Bijstandsbond: “we moeten maar eens kappen met dwangarbeid”

Logo van de Bijstandsbond.
Logo van de Bijstandsbond.

Het praatje van de Bijstandsbond, gisteren vooraf aan het blok van baanlozen en flexwerkers tijdens de 1 mei-demonstratie van de FNV in Amsterdam.

Goedemiddag dames en heren, meisjes en jongens, vriendinnen en vrienden. Vandaag is het 1 mei, de feestdag van de arbeidersbeweging over de gehele wereld.

In Nederland heeft de vakbeweging gekozen voor de leuze “Dag van de echte banen”. Daar ben ik blij mee, want dat betekent dat men bij de vakbeweging ook door heeft dat het aan echte banen schort. We hebben te veel precaire banen en flexbanen, waarmee je nauwelijks of helemaal niet kan rondkomen, of gewoon gezegd: in je levensonderhoud kan voorzien.

Een ander punt zijn de zogenaamde trajecten, waar werklozen werkervaring moeten opdoen voordat ze aan het echte werk mogen beginnen. Ja, u hoort het goed: waar werklozen werkervaring moeten opdoen. En dat geeft precies aan waar het aan schort, namelijk aan voldoende werk voor iedereen.

Want een maatschappij die het zich kan veroorloven om mensen weg te stoppen om werkervaring op te doen, heeft geen tekort aan werkzoekenden, maar heeft juist een tekort aan werk. En kan juist daardoor absurde eisen stellen aan zowel werkenden als werkzoekenden.
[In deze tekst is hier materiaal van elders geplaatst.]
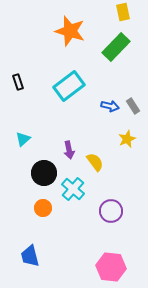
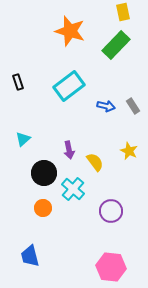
green rectangle: moved 2 px up
blue arrow: moved 4 px left
yellow star: moved 2 px right, 12 px down; rotated 24 degrees counterclockwise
De werkzoekende doet alles om het werk te behouden en de werkloze om eventueel werk te krijgen.

Sinds de jaren tachtig van de vorige eeuw is het niet meer gebruikelijk om werkloosheid te zien als een maatschappelijk probleem. We zijn zogenaamd vergeten dat veel werk naar lagelonenlanden is gegaan of stomweg weggeautomatiseerd is. Nee, werkloosheid zien we nu als een persoonlijk probleem. Als een probleem van het individu. Die beschikt zogenaamd niet over werkervaring, en moet weer wennen aan het arbeidsritme.

Maar daar heeft de reïntegratiemaffia wel iets op gevonden. Je wordt weggestopt in een namaakwerkomgeving en via allerlei trajecten leren ze je wel om op tijd te komen, te doen wat je wordt opgedragen en domweg je kop te houden. Maar vooral geen eisen te leren stellen over werk en/of beloning.

Kortom, werkloosheid moet in de schoenen van de werkloze geschoven worden. Moet persoonlijk worden en mag vooral niet gezien worden als een maatschappelijk probleem. Dat maakt het voor een politicus ook wel makkelijk. Hij hoeft niet na te denken over hoe werk en/of inkomen eerlijker verdeeld kan worden. Werkloosheid is de schuld van het individu immers.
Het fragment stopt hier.